Skills vs Subagents: Why I Decided Against the Upgrade
Vinay Patankar · 04 Apr, 2026 · Technology · Productivity
I almost converted my AI task manager into a “subagent.” Then I thought through the tradeoffs and decided against it.
Here’s my reasoning.
The setup: I have a task-helper that runs every 2 hours. It scans my active task list, picks the highest priority item, does research, writes drafts, and posts updates. Fully autonomous. I figured making it a proper isolated subagent would be an upgrade.
That same task-helper later became one of my favorite examples of an assistant that knows when the work is already done.

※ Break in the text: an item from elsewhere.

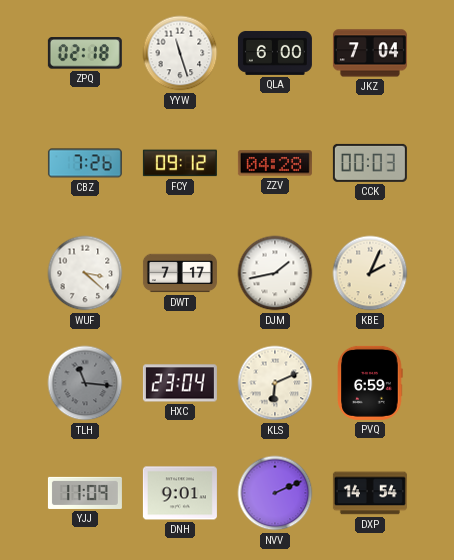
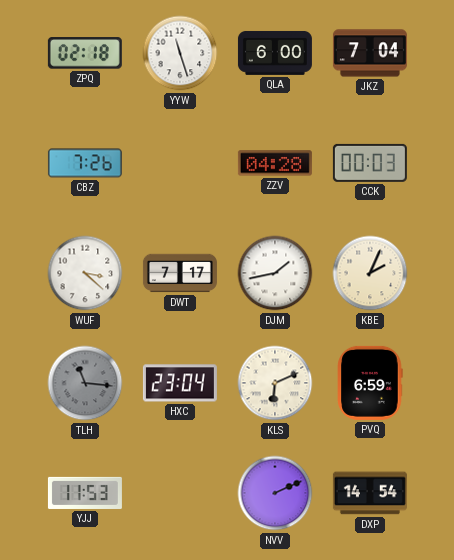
FCY: 09:12 -> none
YJJ: 11:09 -> 11:53
DNH: 9:01 -> none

So I asked Claude to reason through it.
Its response:
“When task-helper runs as a skill, it inherits your full vault context. A formal subagent starts with a blank context window. It would need all of that explicitly passed in, or it wouldn’t know your vault folder structure, safety rules about outbound comms, which Discord channels to use.”
Then:
“Skills are playbooks an employee has memorized. Subagents are delegating to a specialist in another room.”
And the kicker:
“Converting task-helper to a subagent would be a lateral move with added complexity. The right use for subagents is inside a skill, when you need to do research and drafting in parallel.”
So I kept it as a skill. The skill now spawns subagents internally for parallel work. The skill orchestrates. The subagents execute. Context stays intact.
I’d be curious to hear how you’d have approached it.